A June 2013 poll of likely voters in North Carolina by the Federation for American Immigration Reform, a group that favors low levels of immigration, showed that “61% oppose the increases in guest workers authorized under the [Senate’s June 2013] bill, including 42% who said the increases are ‘much too high.'”

Also, “52 percent of North Carolina voters oppose [the Senate’s 2013 immigration proposal] including 33 percent who said they are ‘strongly opposed’ … and only 10 percent said they ‘strongly support’ it,” said the poll by FAIR, which wants to reduce the nation’s annual inflow of one million immigrants and 650,000 non-agricultural temporary workers.

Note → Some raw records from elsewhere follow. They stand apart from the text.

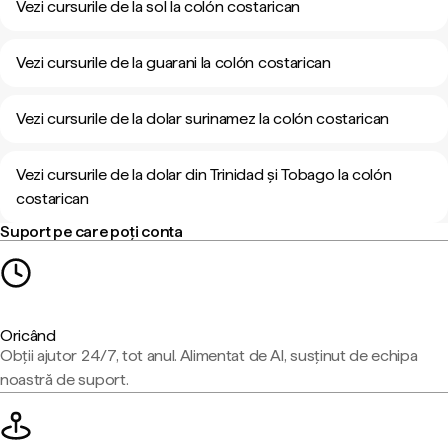
Vezi cursurile de la sol la colón costarican
Vezi cursurile de la guarani la colón costarican
Vezi cursurile de la dolar surinamez la colón costarican
Vezi cursurile de la dolar din Trinidad și Tobago la colón
costarican
Suport pe care poți conta
Oricând
Obții ajutor 24/7, tot anul. Alimentat de AI, susținut de echipa
noastră de suport.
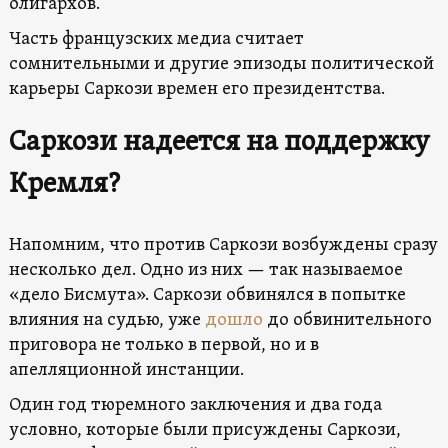
олигархов.
Часть французских медиа считает
сомнительными и другие эпизоды политической
карьеры Саркози времен его президентства.
Саркози надеется на поддержку
Кремля?
Напомним, что против Саркози возбуждены сразу
несколько дел. Одно из них — так называемое
«дело Бисмута». Саркози обвинялся в попытке
влияния на судью, уже
дошло
до обвинительного
приговора не только в первой, но и в
апелляционной инстанции.
Один год тюремного заключения и два года
условно, которые были присуждены Саркози,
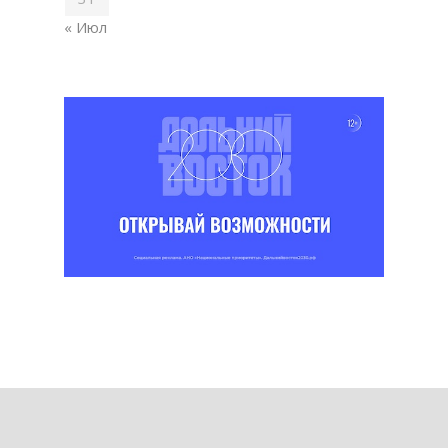
« Июл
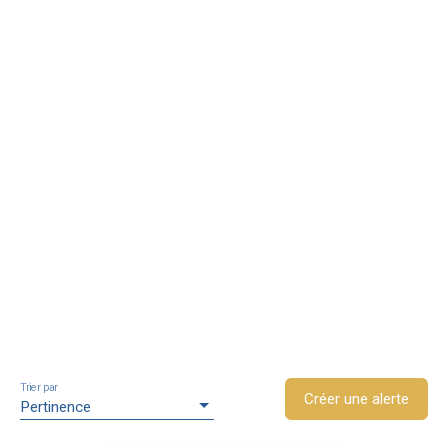
Trier par
Créer une alerte
Pertinence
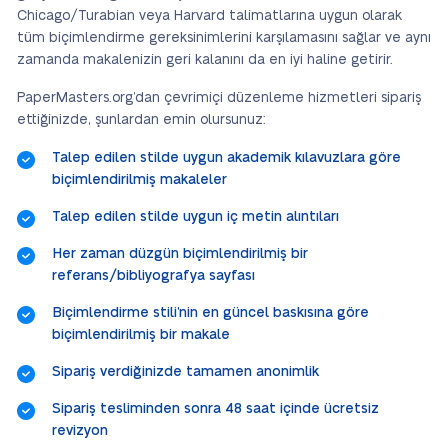
Chicago/Turabian veya Harvard talimatlarına uygun olarak
tüm biçimlendirme gereksinimlerini karşılamasını sağlar ve aynı
zamanda makalenizin geri kalanını da en iyi haline getirir.
PaperMasters.org’dan çevrimiçi düzenleme hizmetleri sipariş
ettiğinizde, şunlardan emin olursunuz:
Talep edilen stilde uygun akademik kılavuzlara göre
biçimlendirilmiş makaleler
Talep edilen stilde uygun iç metin alıntıları
Her zaman düzgün biçimlendirilmiş bir
referans/bibliyografya sayfası
Biçimlendirme stili’nin en güncel baskısına göre
biçimlendirilmiş bir makale
Sipariş verdiğinizde tamamen anonimlik
Sipariş tesliminden sonra 48 saat içinde ücretsiz
revizyon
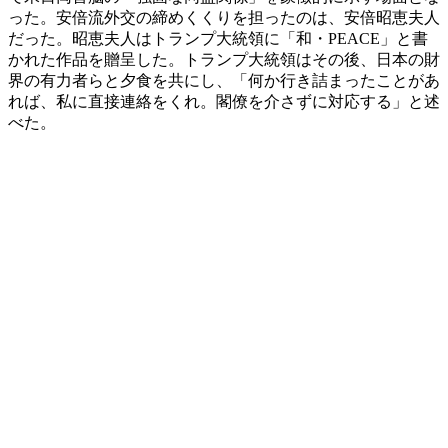
った。安倍流外交の締めくくりを担ったのは、安倍昭恵夫人
だった。昭恵夫人はトランプ大統領に「和・PEACE」と書
かれた作品を贈呈した。トランプ大統領はその後、日本の財
界の有力者らと夕食を共にし、「何か行き詰まったことがあ
れば、私に直接連絡をくれ。閣僚を介さずに対応する」と述
べた。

“The most powerful thing we have to say is that Renee Ellmers is on the same side as Barack Obama on immigration issues,” said Gheen, who highlighted recent polls showing that moderate and GOP-leaning voters strongly oppose any immigration increase.

Ellmers won her 2010 race narrowly. After a favorable redistricting process, she won easily in 2012. In 2014, she’s facing Roche in the primary.

Ellmers’ press statements suggest she’ll focus on Obamacare, if she wins the primary.

“In North Carolina alone, nearly 473,000 people have been impacted by cancellation notices on health insurance plans they were promised they could keep,” she said in a Jan. 15 statement. “I will continue to work tirelessly to repeal this law before it can inflict any more damage on our economy and the American people,” said the statement.

The winner of the primary will face a well-funded Democratic opponent in November.

The Democratic primary will include Keith Crisco, a former state commerce secretary, and Houston Barnes, a lawyer. A musician, Clay Aiken, may also run for the seat.